- Born: Artem Emelianov 1987 (age 38–39)
- Occupation: Producer/DJ

= Mess Kid =

Artem Emelianov (born 1987), better known by his stage name Mess Kid, is a Latvian born producer and DJ raised in Detroit, Michigan. He is a frequent collaborator with the hip hop artist Le1f, and went on tour with him in 2013 after producing the popular track "Psy Lock." He is also involved in the fashion world, working with companies such as Alexander Wang, DKNY, Dior and Balenciaga. Mess Kid is currently based in Los Angeles. His first EP is scheduled for release in 2017.

== Biography ==
Mess Kid was born Artem Emelianov in Riga, Latvia, in 1987. His family moved to Detroit when he was six years old. When he turned 18 he moved to New York City and started DJing at clubs like 1Oak and Beatrice. Since then he has collaborated with Giorgio Moroder, M.I.A, IloveMakonnen, ASAP Ferg and, most notably Le1f, with whom he went on tour in 2013.

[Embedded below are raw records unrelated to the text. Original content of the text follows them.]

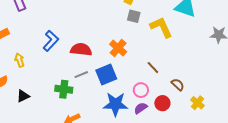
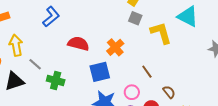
blue L-shape: (51, 41) -> (51, 17), moved
yellow arrow: (20, 60) -> (16, 45), size x1.5
gray line: (81, 75) -> (35, 64), moved, turned 56
black triangle: (23, 96) -> (14, 81), size x1.5

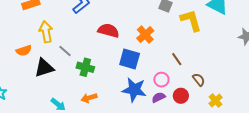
blue square: (100, 72) -> (130, 59), turned 30

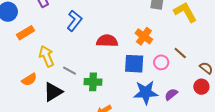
pink circle: (161, 80) -> (161, 62), moved
red circle: (181, 96) -> (201, 87), moved

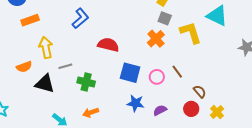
orange cross: (144, 36) -> (156, 39), moved
gray line: (69, 71) -> (65, 66), turned -56
black triangle: (53, 92) -> (45, 84), turned 35
blue star: (146, 92) -> (136, 103), size x0.7

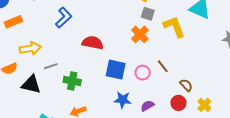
yellow arrow: (46, 48) -> (30, 48), turned 95

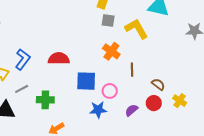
blue L-shape: (64, 18) -> (23, 59), moved
orange cross: (140, 34) -> (111, 51), moved
brown line: (163, 66) -> (132, 70), turned 48
pink circle: (143, 73) -> (110, 91), moved
purple semicircle: (147, 106) -> (132, 110), moved

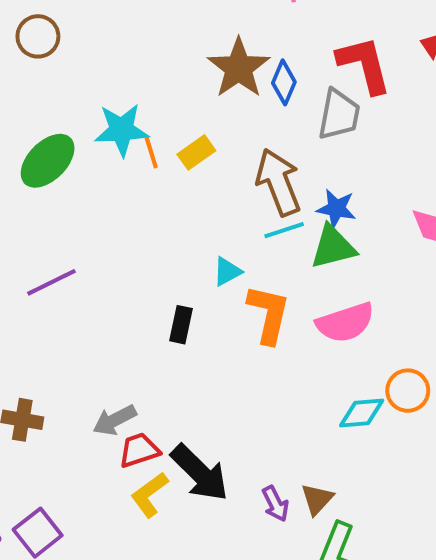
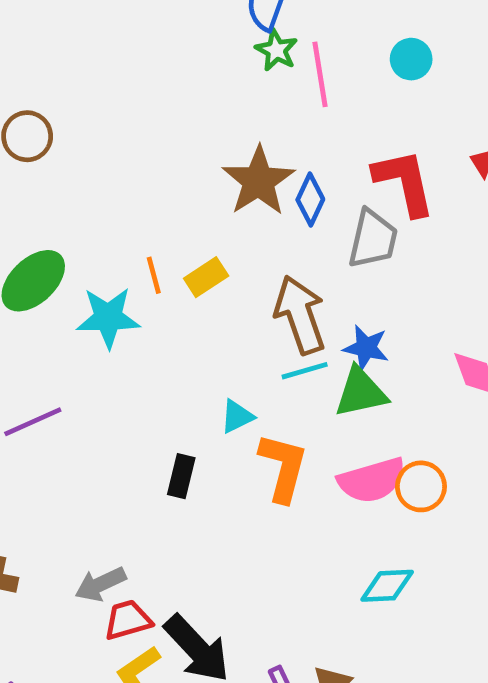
cyan star: (122, 130) -> (108, 318), moved
orange circle: (408, 391) -> (421, 486), moved

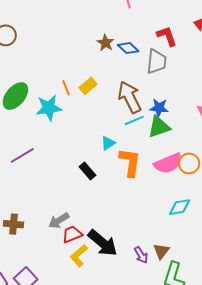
brown star: (259, 181) -> (105, 43), size x0.6
red L-shape: (404, 182) -> (167, 36), size x0.7
blue diamond: (310, 199) -> (128, 48), turned -65
black rectangle: (181, 476) -> (87, 171), turned -48

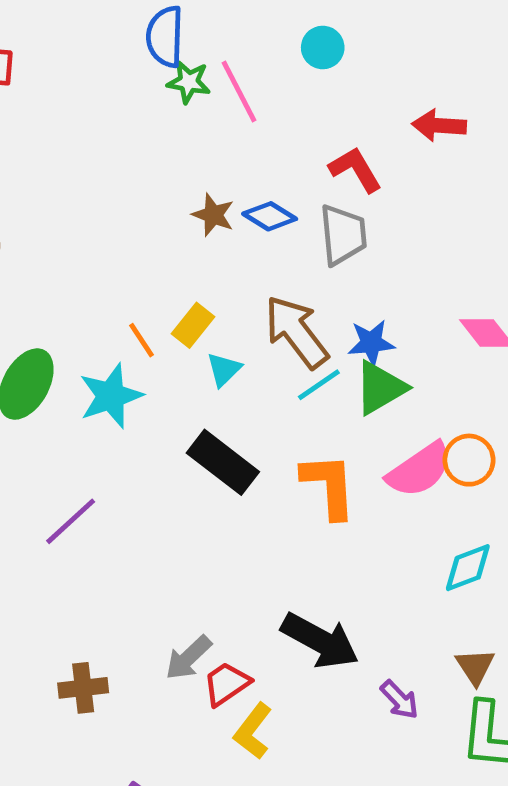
cyan triangle: (108, 143) -> (224, 369), moved
black rectangle: (87, 171) -> (223, 462), moved, size x1.6
black arrow: (103, 243) -> (320, 641), moved
brown triangle: (161, 251) -> (475, 667), moved

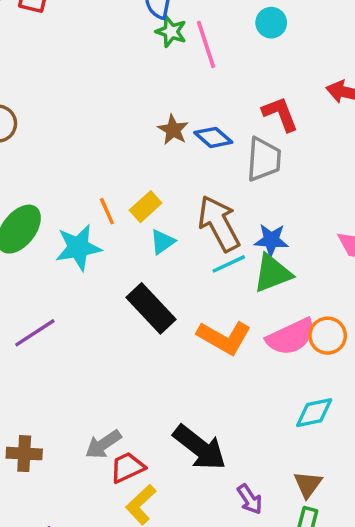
orange L-shape: (329, 486) -> (224, 338), turned 114

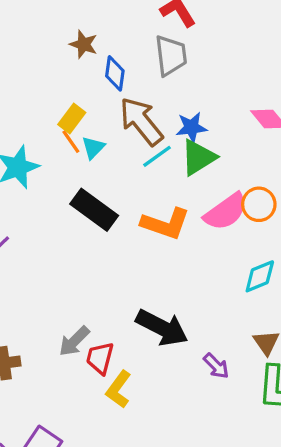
blue diamond: (213, 137) -> (115, 73), moved, turned 68
orange line: (107, 211) -> (71, 142), moved
red trapezoid: (127, 467) -> (100, 358), turned -40

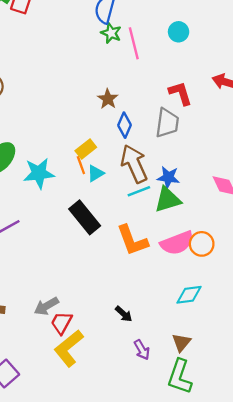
orange L-shape: (165, 224) -> (132, 240), turned 36
black arrow: (162, 328) -> (124, 314), moved, size x0.5
yellow L-shape: (119, 389) -> (69, 348), size x1.4

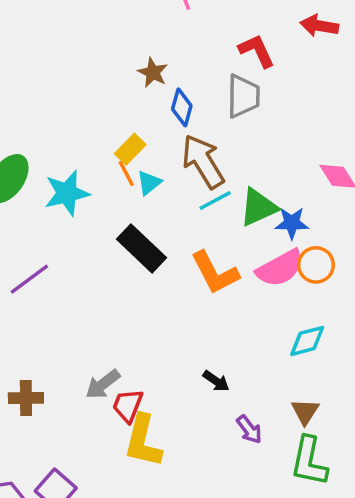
blue star: (168, 177) -> (292, 223), moved
yellow L-shape: (69, 348) -> (143, 441), turned -30

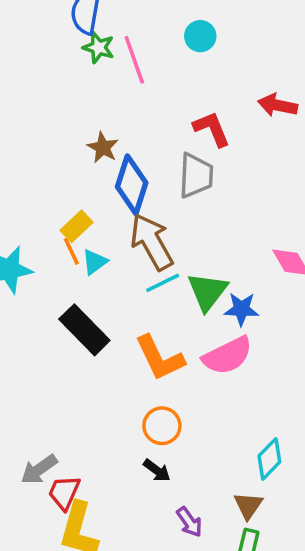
blue diamond: (182, 107) -> (132, 185), size x1.5
green triangle: (258, 207) -> (207, 291), turned -30
orange circle: (316, 265) -> (162, 426), moved
cyan diamond: (307, 341) -> (269, 459), moved, turned -33

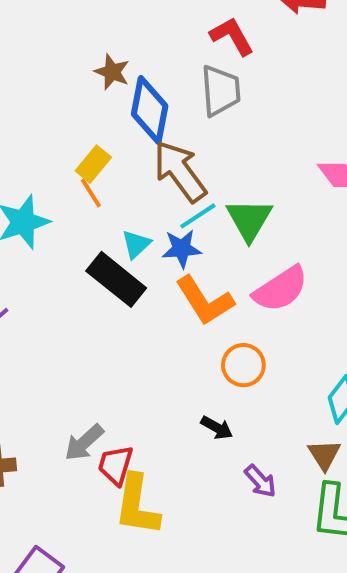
cyan triangle: (95, 262) -> (136, 244), moved
blue star: (241, 309) -> (182, 249), moved
orange circle: (162, 426) -> (243, 365), moved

The Fader has released several of his original songs and remixes, such as "Assembly Line" and the remix of Niia's "Bored To Death." He was recognized as a "Discovery DJ" by Interview magazine in 2013.

== Style and influences ==
His music takes inspiration from the underground electronic scene and incorporates some of Detroit’s ghetto-tech vibe.